3. Add the minced ginger. Squeez the pasted ginger to add the juice to the chicken. Mix again. Keep aside for 20-30 minutes.
4. Prepare the steamer with water, coat the perforated surface of the steamer with a little vegetable oil, place the chicken pieces and cover the lid.
5. Steam for tentatively 10 minutes. Then remove the lid and replace the chicken pieces upside down. Again steam for 10 minutes.

While the steaming is in progress,
6. Heat a wok and add vegetable oil.
7. Once the oil is hot, add ginger and chilli flakes.
8. Quick stir and add the dark soy sauce, oyster sauce, wine, salt and sugar.

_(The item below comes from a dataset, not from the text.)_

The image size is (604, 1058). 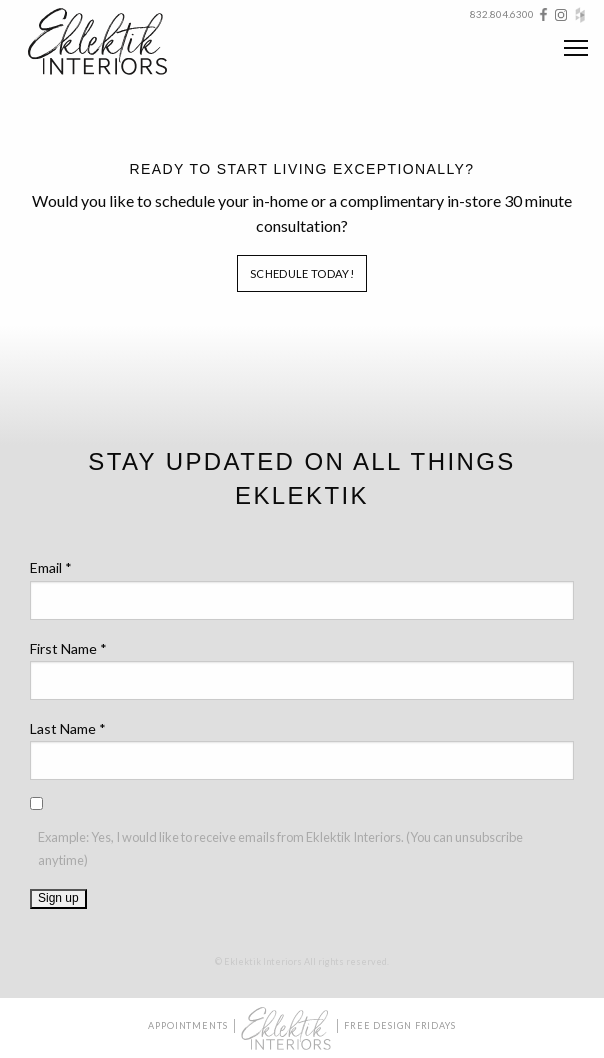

9. Quick stir and add water. Taste the seasoning and adjust to taste.
10. Remove from heat and keep in a small bowl. Add the coriander leaves to it.
11. Remove steamer the lid, check with a knife if the chicken is well cooked and take out the chicken. Place on a dish.
12. With a spoon, take some dip and spread it all over the chicken pieces. Keep the remaining dip in the bowl with spoon.
13. Serve hot immediately with steamed rice.

Note: All the quantities of the ingredients mentioned here are relative and tentative. It may vary based on preferences of individuals in some cases.